La 103e flottille de la marine iranienne est rentrée dans les eaux territoriales du pays, près de la ville portuaire de Konarak, dans le sud-est de l'Iran, après avoir navigué pendant 100 jours en eaux internationales.
La flottille était composée du navire-base polyvalent Makran et du destroyer Shahid Naqdi de la marine de l'armée de la RII, ainsi que du porte-hélicoptères Shahid Mahdavi du Corps des gardiens de la Révolution islamique (CGRI).
Elle avait entamé sa mission début décembre afin de participer à l'exercice « Volonté de paix » en Afrique du Sud et a accosté à Konarak vendredi après avoir parcouru environ 13 000 milles nautiques.
Le commandant de la flottille, l'amiral Emad Nejad Moridi, a déclaré que neuf pays avaient participé à l'exercice en Afrique du Sud et que, malgré les tentatives d'empêcher la participation de l'Iran, le groupe avait maintenu une « présence efficace et forte » grâce à une diplomatie navale active.

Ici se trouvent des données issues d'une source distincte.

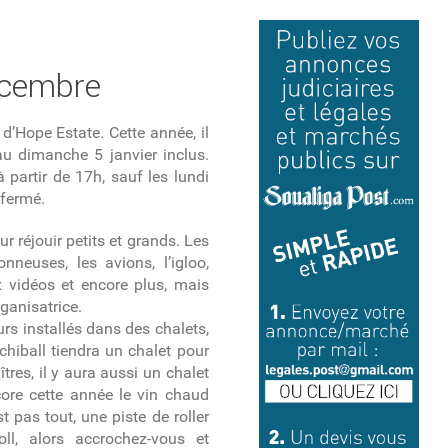
écembre
d’Hope Estate. Cette année, il
u dimanche 5 janvier inclus.
 partir de 17h, sauf les lundi
 fermé.
 réjouir petits et grands. Les
nneuses, les avions, l’igloo,
vidéos et encore plus, mais
rganisatrice.
urs installés dans des chalets,
chiball tiendra un chalet pour
res, il y aura aussi un chalet
ore cette année le vin chaud
 pas tout, une piste de roller
ll, alors accrochez-vous et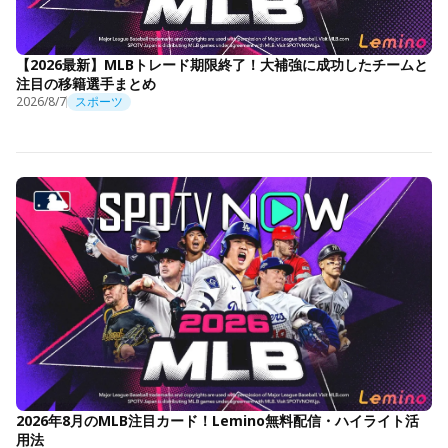
【2026最新】MLBトレード期限終了！大補強に成功したチームと
注目の移籍選手まとめ
2026/8/7
スポーツ
2026年8月のMLB注目カード！Lemino無料配信・ハイライト活
用法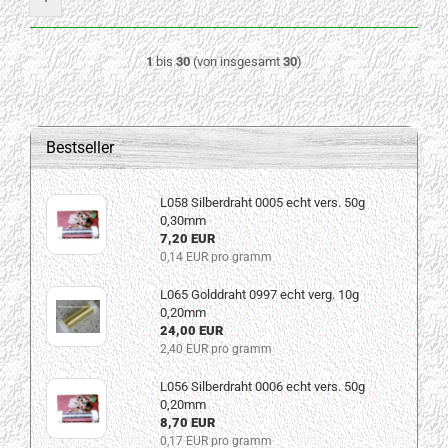
1
bis
30
(von insgesamt
30
)
Bestseller
L058 Silberdraht 0005 echt vers. 50g
0,30mm
7,20 EUR
0,14 EUR pro gramm
L065 Golddraht 0997 echt verg. 10g
0,20mm
24,00 EUR
2,40 EUR pro gramm
L056 Silberdraht 0006 echt vers. 50g
0,20mm
8,70 EUR
0,17 EUR pro gramm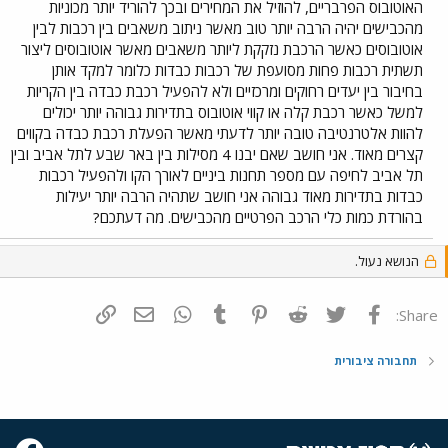
האוטובוס הפרבריים, להוזיל את המחירים ובכך להוריד יותר מכוניות
מהכבישים יהיה הרבה יותר טוב מאשר ניתוב משאבים בין רכבות לבין
אוטובוסים כאשר הרכבת נזקקת ליותר משאבים מאשר אוטובוסים ליצור
תשתית רכבות פחות מסועפת של רכבות כבדות כלומר למקד אותן
בחיבור בין יעדים רחוקים ומרכזיים ולא להפעיל רכבת כבדה בין הקריות
למשל כאשר רכבת קלה או קווי אוטובוס בתדירות גבוהה יותר יכולים
להוות אלטרנטיבה טובה יותר לדעתי מאשר הפעלת רכבת כבדה בקווים
קצרים מאוד. אני חושב שאם יבנו 4 מסילות בין באר שבע לתל אביב ובין
תל אביב לחיפה עם מספר תחנות ביניים לאורך הקו ולהפעיל רכבות
כבדות בתדירות מאוד גבוהה אני חושב שתהיה הרבה יותר יעילות
בהורדת כמות כלי הרכב הפרטיים מהכבישים. מה דעתכם?
הנושא נעול.
פייסבוק
Twitter
Reddit
Pinterest
Tumblr
WhatsApp
דואר אלקטרוני
הוסף קישור
Share:
תחבורה ציבורית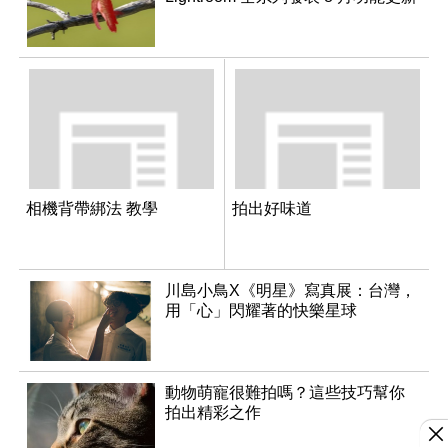
相機背帶綁法 教學
拍出好味道
川島小鳥X《明星》寫真展：台灣，
用「心」閃耀著的快樂星球
動物萌寵很難拍嗎？這些技巧幫你
拍出精彩之作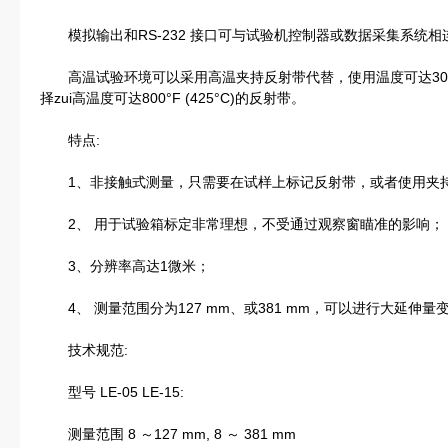
模拟输出和RS-232 接口可与试验机控制器或数据采集系统相
高温试验环境可以采用高温夹持反射带代替，使用温度可达300°F
择zui高温度可达800°F (425°C)的反射带。
特点:
1、非接触式测量，只需要在试样上标记反射带，或者使用夹
2、 用于试验箱标定非常理想，不受通过观察窗瞄准的影响；
3、分辨率高达1微米；
4、 测量范围分为127 mm、或381 mm，可以进行大延伸量
技术规范:
型号 LE-05 LE-15:
测量范围 8 ～127 mm, 8 ～ 381 mm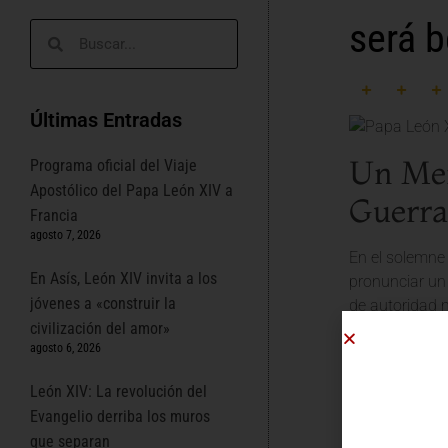
será b
Últimas Entradas
Un Men
Programa oficial del Viaje
Apostólico del Papa León XIV a
Guerra
Francia
agosto 7, 2026
En el solemne 
En Asís, León XIV invita a los
pronunciar un
jóvenes a «construir la
de autoridad m
civilización del amor»
inquebrantabl
agosto 6, 2026
La Paz
León XIV: La revolución del
Evangelio derriba los muros
Su Santidad, c
que separan
es ser portado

Il a ajouté que l'objectif principal était de hisser le drapeau iranien en eaux internationales et de transmettre au monde le message de paix et d'amitié de la République islamique d'Iran.
L’amiral Nejad Moridi a ajouté que les forces navales iraniennes ne ménageraient aucun effort pour défendre les intérêts maritimes et les frontières du pays « jusqu'au dernier souffle ».
Parallèlement, lors d'une cérémonie d'accueil de la flottille, le contre-amiral Shahram Irani, commandant de la marine iranienne, a déclaré que sa participation à l'exercice sud-africain portait « un message important au monde ». Il a ajouté que le comportement des autres pays en mer reflétait la puissance de la 103e flottille.
L'exercice naval conjoint BRICS Plus « Volonté de paix 2026 » s'est déroulé au large des côtes sud-africaines le mois dernier.
Cet exercice a mobilisé les forces navales d'Iran, de Chine, de Russie, d'Afrique du Sud, d'Éthiopie, d'Indonésie, du Brésil, d'Égypte et des Émirats arabes unis.
Plus de 20 unités navales et aériennes ont participé à ces manœuvres, notamment des exercices de tir réel avec des armes semi-lourdes, visant à tester la disponibilité opérationnelle et la coordination entre les forces participantes.
Les autorités sud-africaines ont affirmé que cet exercice faisait partie du cadre BRICS Plus, destiné à renforcer la sécurité maritime et à garantir la libre circulation des échanges internationaux.